Question

Relativistic corrections become necessary when the expression for the kinetic energy `1/2 mv^2`, becomes comparable with mc², where m is the mass of the particle. At what de Broglie wavelength will relativistic corrections become important for an electron?

1. λ = 10 nm
2. λ = 10^–1 nm
3. λ = 10^–4 nm
4. λ = 10^–6 nm

Options

• a and c

• a and d

• c and d

• a and b

Answer 1

c and d

Explanation:

De-Broglie or matter wave is independent of die charge on the material particle. It means matter wave of the de-Broglie wave is associated with every moving particle (whether charged or uncharged).
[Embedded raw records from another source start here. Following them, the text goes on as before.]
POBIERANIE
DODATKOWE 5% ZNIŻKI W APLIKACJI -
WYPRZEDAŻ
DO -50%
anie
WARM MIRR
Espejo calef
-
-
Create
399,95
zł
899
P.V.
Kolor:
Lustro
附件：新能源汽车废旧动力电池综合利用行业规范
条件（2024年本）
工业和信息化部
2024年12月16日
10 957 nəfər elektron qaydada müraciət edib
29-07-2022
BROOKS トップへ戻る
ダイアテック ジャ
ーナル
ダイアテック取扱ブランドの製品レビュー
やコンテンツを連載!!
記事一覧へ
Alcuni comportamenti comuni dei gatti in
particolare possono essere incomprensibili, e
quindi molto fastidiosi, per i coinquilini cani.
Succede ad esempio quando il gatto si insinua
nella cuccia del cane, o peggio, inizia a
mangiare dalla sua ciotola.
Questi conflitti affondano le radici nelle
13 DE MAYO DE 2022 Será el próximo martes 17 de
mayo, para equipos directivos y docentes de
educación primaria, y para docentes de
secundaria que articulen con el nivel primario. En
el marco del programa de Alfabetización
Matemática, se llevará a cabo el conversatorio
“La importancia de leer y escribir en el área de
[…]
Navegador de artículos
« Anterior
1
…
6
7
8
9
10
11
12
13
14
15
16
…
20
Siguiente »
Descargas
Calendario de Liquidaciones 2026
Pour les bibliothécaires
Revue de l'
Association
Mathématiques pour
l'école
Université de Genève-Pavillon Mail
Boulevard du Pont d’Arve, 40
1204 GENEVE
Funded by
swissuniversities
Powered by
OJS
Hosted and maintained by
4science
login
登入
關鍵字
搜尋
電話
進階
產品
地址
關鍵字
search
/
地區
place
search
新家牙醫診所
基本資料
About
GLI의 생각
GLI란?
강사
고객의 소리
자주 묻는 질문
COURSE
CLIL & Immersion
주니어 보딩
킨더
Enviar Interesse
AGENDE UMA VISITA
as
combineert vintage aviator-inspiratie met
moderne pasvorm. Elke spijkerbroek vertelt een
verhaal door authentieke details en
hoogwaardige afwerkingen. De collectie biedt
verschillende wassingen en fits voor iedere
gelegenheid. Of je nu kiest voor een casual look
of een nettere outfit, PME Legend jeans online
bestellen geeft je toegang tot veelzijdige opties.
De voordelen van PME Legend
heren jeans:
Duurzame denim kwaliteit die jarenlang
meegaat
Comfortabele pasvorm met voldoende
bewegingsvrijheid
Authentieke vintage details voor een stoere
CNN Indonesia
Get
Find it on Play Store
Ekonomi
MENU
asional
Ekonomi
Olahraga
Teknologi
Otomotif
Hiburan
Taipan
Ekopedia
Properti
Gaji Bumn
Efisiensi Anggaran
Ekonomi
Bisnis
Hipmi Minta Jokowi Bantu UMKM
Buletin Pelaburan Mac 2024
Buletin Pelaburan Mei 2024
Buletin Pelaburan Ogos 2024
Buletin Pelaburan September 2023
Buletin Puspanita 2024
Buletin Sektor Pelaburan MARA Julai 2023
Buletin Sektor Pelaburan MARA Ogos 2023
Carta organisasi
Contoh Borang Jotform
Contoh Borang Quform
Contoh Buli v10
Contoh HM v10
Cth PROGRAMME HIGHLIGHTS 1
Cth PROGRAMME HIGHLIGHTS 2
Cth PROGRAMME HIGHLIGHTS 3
The de-Broglie wavelength at which relativistic corrections become important is that the phase velocity of the matter waves can be greater than the speed of the light (3 × 10⁸ m/s).

The wavelength of de-Broglie wave is given by λ = h/p = h/mv

Here, h = 6.6 × 10^-34 Js

And for electron, m = 9 × 10^-31 kg

To approach these types of problems we use the hit and trial method by picking up each option one by one.

In option (a), λ₁ = 10 nm = 10 × 10^–9 m = 10^–8 m

⇒ `v_1 = (6.6 xx 10^-34)/((9 xx 10^-31) xx 10^-8)`

= `2.2/3 xx 10^5 = 10^5` m/s

In option (b), λ₂ = 10^–1 nm = 10^–1 × 10^–9 m = 10^–10 m

⇒ `v_2 = (6.6 xx 10^-34)/((9 xx 10^-31) xx 10^-10) = 10^7` m/s

In option (c), λ₃ = 10^–4 nm = 10^–4 × 10^–9 m = 10^–13 m

⇒ `v_3 = (6.6 xx 10^-34)/((9 xx 10^-31) xx 10^-13) = 10^10` m/s

In option (d), λ₄ = 10^–6 nm = 10^–6 × 10^–9 m = 10^–15 m

⇒ `v_4 = (6.6 xx 10^-34)/((9 xx 10^-31) xx 10^-15) = 10^12` m/s

Thus options (c) and (d) are correct as v₃ and v₄ is greater than 3 × 10⁸ m/s.